Subdomains can also provide the NFT utility of showing that you are affiliated with a group, project, game or organization. Arguably, they can do this even better than second level domains. Getting tribal tattoos, Decorating with national flags and holding certain NFTs all serve the function of signaling that you belong in a certain in-group and second level domains excel at this because they show that you are a part of a group in a very explicit fashion. This group can be any group of people: organizations, sports team fans or even families. These communities also gain the ability to whitelist users more effectively or even confer privileges based on the addresses the subdomains point to. They will even be able to white list who can register a subdomain based on conditions like whether an address is a NFT holder or not.

3. Linking

Sure, all ENS subdomains can link to eth addresses, but there is no reason for that to stop there. As we see with argent.xyz, some are capable of linking to web2 addresses as well. However, in metaverses/games like Decentraland, they can not only serve as the handle, but they also have the potential to be configured to point to certain locations, locations of avatars in the world or programmed to do literally anything else in the ecosystem or game.

4. Just plain cheaper!

Depending on the price of Ethereum and gas, registering a ENS second level domain can be prohibitively expensive for some. Second-Level domains, on the other hand, are significantly cheaper, with a cost dependent only on gas. Because these subdomains are so much cheaper than second level names, the mass adoption of subdomains can be a driver of the mass adoption of ENS, Ethereum and web3 as a whole.

Current Limitations

1. Gas Intensive

It’s worth noting that, each time a subdomain is created, it’s an on-chain transaction that costs gas. This is usually negligible but for some of the use cases, there could be thousands of users and community members registering subdomains, so, depending on the gas price, the costs can add up for either users or the project.

2. Revocable

In the way ENS subdomains are set up now by default, they are not technically owned by their users as property. At any point, the owner of the second level domain can revoke access to it. While this may be a benefit for some projects who wish to maintain maximum control of their subdomain names, many users are not comfortable with this. After all, why would you pay for something that can just be taken away?

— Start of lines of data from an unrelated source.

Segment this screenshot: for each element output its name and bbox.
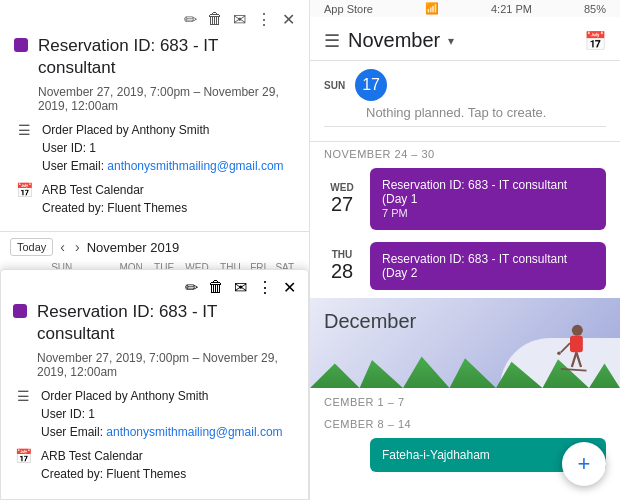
top-toolbar: ✏ 🗑 ✉ ⋮ ✕ bbox=[14, 10, 295, 29]
bottom-user-email-prefix: User Email: bbox=[41, 425, 106, 439]
event-detail-bottom-popup: ✏ 🗑 ✉ ⋮ ✕ Reservation ID: 683 - IT consu… bbox=[0, 269, 309, 500]
calendar-detail-icon: 📅 bbox=[16, 182, 32, 198]
event-pill-wed27[interactable]: Reservation ID: 683 - IT consultant (Day… bbox=[370, 168, 606, 230]
svg-line-2 bbox=[572, 352, 577, 367]
december-section: December bbox=[310, 298, 620, 388]
svg-point-0 bbox=[572, 325, 583, 336]
svg-line-5 bbox=[561, 343, 570, 352]
event-row-thu28: THU 28 Reservation ID: 683 - IT consulta… bbox=[310, 238, 620, 294]
week-label-1: NOVEMBER 24 – 30 bbox=[310, 142, 620, 164]
right-header: ☰ November ▾ 📅 bbox=[310, 17, 620, 61]
fab-button[interactable]: + bbox=[562, 442, 606, 486]
mail-icon[interactable]: ✉ bbox=[233, 10, 246, 29]
bottom-organizer-info: Order Placed by Anthony Smith User ID: 1… bbox=[41, 387, 283, 441]
mail-icon-bottom[interactable]: ✉ bbox=[234, 278, 247, 297]
event-pill-wed27-time: 7 PM bbox=[382, 207, 408, 219]
bottom-user-email-link[interactable]: anthonysmithmailing@gmail.com bbox=[106, 425, 282, 439]
edit-icon-bottom[interactable]: ✏ bbox=[185, 278, 198, 297]
calendar-row: 📅 ARB Test Calendar Created by: Fluent T… bbox=[14, 181, 295, 217]
more-icon-bottom[interactable]: ⋮ bbox=[257, 278, 273, 297]
calendar-name: ARB Test Calendar bbox=[42, 183, 144, 197]
cal-nav: Today ‹ › November 2019 bbox=[10, 238, 299, 256]
calendar-created: Created by: Fluent Themes bbox=[42, 201, 187, 215]
skier-illustration bbox=[550, 323, 590, 378]
december-label: December bbox=[324, 310, 416, 333]
week-label-2: CEMBER 1 – 7 bbox=[310, 390, 620, 412]
bottom-event-date: November 27, 2019, 7:00pm – November 29,… bbox=[37, 351, 296, 379]
day-name-sun: SUN bbox=[324, 80, 345, 91]
teal-event-label: Fateha-i-Yajdhaham bbox=[382, 448, 490, 462]
bottom-calendar-created: Created by: Fluent Themes bbox=[41, 467, 186, 481]
bottom-toolbar: ✏ 🗑 ✉ ⋮ ✕ bbox=[13, 278, 296, 297]
svg-line-4 bbox=[561, 369, 587, 371]
hamburger-icon[interactable]: ☰ bbox=[324, 30, 340, 52]
divider bbox=[324, 126, 606, 127]
bottom-calendar-info: ARB Test Calendar Created by: Fluent The… bbox=[41, 447, 186, 483]
event-row-wed27: WED 27 Reservation ID: 683 - IT consulta… bbox=[310, 164, 620, 234]
day-number-circle[interactable]: 17 bbox=[355, 69, 387, 101]
svg-line-3 bbox=[576, 352, 581, 367]
carrier-label: App Store bbox=[324, 3, 373, 15]
time-label: 4:21 PM bbox=[491, 3, 532, 15]
bottom-organizer-row: ☰ Order Placed by Anthony Smith User ID:… bbox=[13, 387, 296, 441]
more-icon[interactable]: ⋮ bbox=[256, 10, 272, 29]
user-email-prefix: User Email: bbox=[42, 159, 107, 173]
event-pill-wed27-text: Reservation ID: 683 - IT consultant (Day… bbox=[382, 178, 567, 206]
user-id: User ID: 1 bbox=[42, 141, 96, 155]
left-panel: ✏ 🗑 ✉ ⋮ ✕ Reservation ID: 683 - IT consu… bbox=[0, 0, 310, 500]
header-calendar-icon[interactable]: 📅 bbox=[584, 30, 606, 52]
bottom-organizer-label: Order Placed by Anthony Smith bbox=[41, 389, 208, 403]
day-header-row: SUN 17 bbox=[324, 69, 606, 101]
user-email-link[interactable]: anthonysmithmailing@gmail.com bbox=[107, 159, 283, 173]
bottom-user-id: User ID: 1 bbox=[41, 407, 95, 421]
nothing-planned-text: Nothing planned. Tap to create. bbox=[366, 105, 606, 120]
bottom-menu-icon: ☰ bbox=[15, 388, 31, 404]
bottom-calendar-row: 📅 ARB Test Calendar Created by: Fluent T… bbox=[13, 447, 296, 483]
organizer-row: ☰ Order Placed by Anthony Smith User ID:… bbox=[14, 121, 295, 175]
wed-num: 27 bbox=[324, 193, 360, 216]
event-pill-thu28[interactable]: Reservation ID: 683 - IT consultant (Day… bbox=[370, 242, 606, 290]
menu-icon: ☰ bbox=[16, 122, 32, 138]
bottom-calendar-name: ARB Test Calendar bbox=[41, 449, 143, 463]
bottom-event-title-row: Reservation ID: 683 - IT consultant bbox=[13, 301, 296, 345]
close-icon[interactable]: ✕ bbox=[282, 10, 295, 29]
wed-label: WED bbox=[324, 182, 360, 193]
right-content: SUN 17 Nothing planned. Tap to create. N… bbox=[310, 61, 620, 500]
edit-icon[interactable]: ✏ bbox=[184, 10, 197, 29]
wed27-day-col: WED 27 bbox=[324, 182, 360, 216]
bottom-cal-icon: 📅 bbox=[15, 448, 31, 464]
sunday-section: SUN 17 Nothing planned. Tap to create. bbox=[310, 61, 620, 142]
next-month-button[interactable]: › bbox=[72, 239, 83, 255]
bottom-event-color-dot bbox=[13, 304, 27, 318]
signal-wifi: 📶 bbox=[425, 2, 439, 15]
today-button[interactable]: Today bbox=[10, 238, 53, 256]
event-title-row: Reservation ID: 683 - IT consultant bbox=[14, 35, 295, 79]
thu-label: THU bbox=[324, 249, 360, 260]
right-panel: App Store 📶 4:21 PM 85% ☰ November ▾ 📅 S… bbox=[310, 0, 620, 500]
organizer-info: Order Placed by Anthony Smith User ID: 1… bbox=[42, 121, 284, 175]
organizer-label: Order Placed by Anthony Smith bbox=[42, 123, 209, 137]
trash-icon-bottom[interactable]: 🗑 bbox=[208, 278, 224, 297]
mini-cal-month-label: November 2019 bbox=[87, 240, 180, 255]
bottom-event-title: Reservation ID: 683 - IT consultant bbox=[37, 301, 296, 345]
svg-rect-1 bbox=[570, 336, 583, 353]
trash-icon[interactable]: 🗑 bbox=[207, 10, 223, 29]
status-bar: App Store 📶 4:21 PM 85% bbox=[310, 0, 620, 17]
close-icon-bottom[interactable]: ✕ bbox=[283, 278, 296, 297]
month-title: November bbox=[348, 29, 440, 52]
battery-label: 85% bbox=[584, 3, 606, 15]
thu28-day-col: THU 28 bbox=[324, 249, 360, 283]
calendar-info: ARB Test Calendar Created by: Fluent The… bbox=[42, 181, 187, 217]
dropdown-arrow-icon[interactable]: ▾ bbox=[448, 34, 454, 48]
event-date: November 27, 2019, 7:00pm – November 29,… bbox=[38, 85, 295, 113]
thu-num: 28 bbox=[324, 260, 360, 283]
header-left: ☰ November ▾ bbox=[324, 29, 454, 52]
prev-month-button[interactable]: ‹ bbox=[57, 239, 68, 255]
event-color-dot bbox=[14, 38, 28, 52]
sun-label: SUN bbox=[324, 80, 345, 91]
event-pill-thu28-text: Reservation ID: 683 - IT consultant (Day… bbox=[382, 252, 567, 280]
event-detail-top: ✏ 🗑 ✉ ⋮ ✕ Reservation ID: 683 - IT consu… bbox=[0, 0, 309, 232]
svg-point-6 bbox=[557, 351, 561, 355]
event-title: Reservation ID: 683 - IT consultant bbox=[38, 35, 295, 79]
week-label-3: CEMBER 8 – 14 bbox=[310, 412, 620, 434]
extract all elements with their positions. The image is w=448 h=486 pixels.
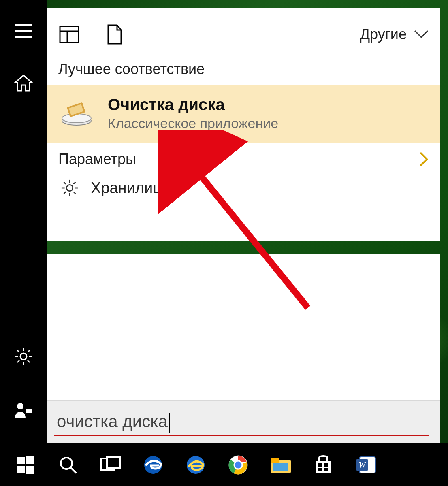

3. Not Tradable By Default

As of now, if a project wants their subdomains tradable, they have to do custom coding, like the Decentraland team did for the dcl.eth subdomains. Many projects want their subdomains tradable, but not all can spare the development time, which makes ENS subdomains underutilized.

4. Custom Coding Needed for Self Service

One is able to manually create and delegate subdomains through the ENS User Interface but as of now, there is no standard way for users of a project to register subdomains by themselves, it must be custom built by the project, like Decentraland and PCC. If projects wish to adopt subdomains for their users, this, again presents the additional cost in the form of developer time.

Upcoming Development

1. ENS Namewrapper

ENS’s upcoming Name Wrapper feature will make subdomains more like second level domains — as tradable NFTs. Wrapped names are ERC-1155 compatible and with a new feature called fuses, permissions to to control usage and ownership rights, like being able to transfer and make sub-sub-domains can be better customized and controlled. As ERC-1155 tokens, main domains and subdomains will also become tradable as well in the same collection.

2. Coinbase’s cb.id Subdomain System

Coinbase is working on a layer 2 domain name system for its users built on top of ENS. Once it’s launched, because the company has roughly 98 million users, it may become the largest adopter of subdomains. The logic is the same as it is for all wallets/infrastructure projects we’ve already examined: give users human readable subdomains because it enhances the user experience by making it more convenient to send funds.

3. Double’s Subdomain Subscription (Shameless Shilling Alert!)

We’ve recently launched our own subdomain product: Double’s Subdomains-as-a-Service, which enables projects to give subdomains to their users in a few clicks. All the ENS holder has to do is stake the ENS second level domain name on the contract, then select whether anyone can register a subdomain on it or just limit it to a whitelist. They will even be able to earn royalties from the number of subdomains registered and renewed.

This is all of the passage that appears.